* Given information

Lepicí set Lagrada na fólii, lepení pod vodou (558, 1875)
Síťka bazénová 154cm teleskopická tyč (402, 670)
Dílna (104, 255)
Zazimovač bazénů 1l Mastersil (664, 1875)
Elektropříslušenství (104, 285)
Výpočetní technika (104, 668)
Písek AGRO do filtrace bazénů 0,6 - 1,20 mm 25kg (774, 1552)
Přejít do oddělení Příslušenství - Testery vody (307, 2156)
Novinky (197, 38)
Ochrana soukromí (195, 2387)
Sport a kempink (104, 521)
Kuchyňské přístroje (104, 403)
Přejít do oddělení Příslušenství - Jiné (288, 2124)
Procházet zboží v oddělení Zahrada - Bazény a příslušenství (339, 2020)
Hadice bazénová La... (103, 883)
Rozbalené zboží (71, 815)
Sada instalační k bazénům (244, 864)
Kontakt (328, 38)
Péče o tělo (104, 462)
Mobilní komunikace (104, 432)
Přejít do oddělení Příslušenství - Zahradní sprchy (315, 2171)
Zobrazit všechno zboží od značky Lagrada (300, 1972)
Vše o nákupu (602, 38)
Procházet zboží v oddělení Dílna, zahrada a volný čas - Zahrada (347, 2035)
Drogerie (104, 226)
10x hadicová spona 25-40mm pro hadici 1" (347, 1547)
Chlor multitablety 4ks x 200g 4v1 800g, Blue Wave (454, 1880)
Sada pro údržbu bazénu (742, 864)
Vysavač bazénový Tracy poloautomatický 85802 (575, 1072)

* Your assignment
Set down, unchanged, the line that contains "Chlor multitablety 4ks" together with every later line in the records, through the last one.

* Output of the exercise
Chlor multitablety 4ks x 200g 4v1 800g, Blue Wave (454, 1880)
Sada pro údržbu bazénu (742, 864)
Vysavač bazénový Tracy poloautomatický 85802 (575, 1072)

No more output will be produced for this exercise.